> **Work item**
Beginning with the line below that contains "Крючки для вязания Прим (Prym)" and ending with the line that contains "Спицы круговые Гамма (Gamma)", copy every line exactly. Copy nothing else.

> **Input records**

"""

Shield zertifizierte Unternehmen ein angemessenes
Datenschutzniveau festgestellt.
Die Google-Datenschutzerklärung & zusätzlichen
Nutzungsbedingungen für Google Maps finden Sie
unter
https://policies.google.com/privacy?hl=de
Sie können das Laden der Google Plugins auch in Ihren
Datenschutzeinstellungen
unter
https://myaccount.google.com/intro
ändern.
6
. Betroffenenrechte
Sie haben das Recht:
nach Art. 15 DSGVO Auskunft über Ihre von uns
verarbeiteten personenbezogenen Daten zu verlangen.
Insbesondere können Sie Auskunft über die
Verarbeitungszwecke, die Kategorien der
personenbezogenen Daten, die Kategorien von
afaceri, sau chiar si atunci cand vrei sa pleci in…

"""
"""

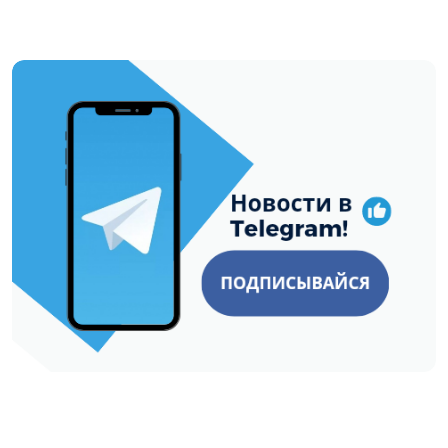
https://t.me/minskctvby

"""
"""

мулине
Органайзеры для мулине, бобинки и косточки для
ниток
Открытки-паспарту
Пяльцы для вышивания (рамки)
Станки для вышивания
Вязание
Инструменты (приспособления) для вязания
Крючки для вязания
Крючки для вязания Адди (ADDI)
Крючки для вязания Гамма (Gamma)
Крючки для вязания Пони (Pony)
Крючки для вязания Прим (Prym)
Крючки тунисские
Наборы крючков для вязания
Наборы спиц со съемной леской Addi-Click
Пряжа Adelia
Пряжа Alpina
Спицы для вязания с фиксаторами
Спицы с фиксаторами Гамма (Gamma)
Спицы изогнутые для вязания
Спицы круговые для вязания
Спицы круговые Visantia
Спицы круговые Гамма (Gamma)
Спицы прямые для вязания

"""

> **Written solution**
Крючки для вязания Прим (Prym)
Крючки тунисские
Наборы крючков для вязания
Наборы спиц со съемной леской Addi-Click
Пряжа Adelia
Пряжа Alpina
Спицы для вязания с фиксаторами
Спицы с фиксаторами Гамма (Gamma)
Спицы изогнутые для вязания
Спицы круговые для вязания
Спицы круговые Visantia
Спицы круговые Гамма (Gamma)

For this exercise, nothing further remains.